Top of DATA SUPPLIED

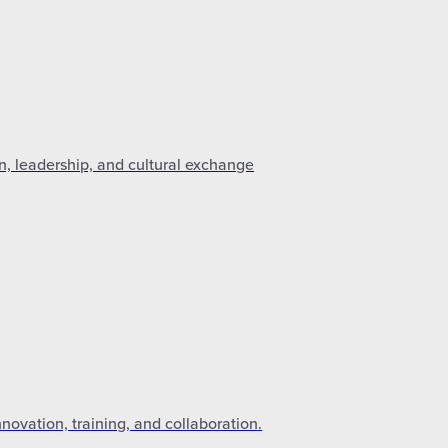
n, leadership, and cultural exchange
novation, training, and collaboration.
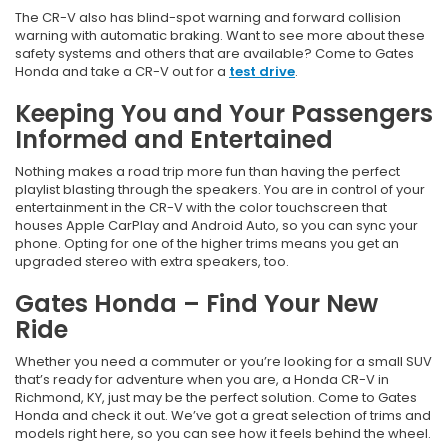
The CR-V also has blind-spot warning and forward collision
warning with automatic braking. Want to see more about these
safety systems and others that are available? Come to Gates
Honda and take a CR-V out for a
test drive
.
Keeping You and Your Passengers
Informed and Entertained
Nothing makes a road trip more fun than having the perfect
playlist blasting through the speakers. You are in control of your
entertainment in the CR-V with the color touchscreen that
houses Apple CarPlay and Android Auto, so you can sync your
phone. Opting for one of the higher trims means you get an
upgraded stereo with extra speakers, too.
Gates Honda – Find Your New
Ride
Whether you need a commuter or you’re looking for a small SUV
that’s ready for adventure when you are, a Honda CR-V in
Richmond, KY, just may be the perfect solution. Come to Gates
Honda and check it out. We’ve got a great selection of trims and
models right here, so you can see how it feels behind the wheel.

Bottom of DATA SUPPLIED

The answer must consist of every line from the entries that holds the string "trims".

OUTPUT OF THE TASK
phone. Opting for one of the higher trims means you get an
Honda and check it out. We’ve got a great selection of trims and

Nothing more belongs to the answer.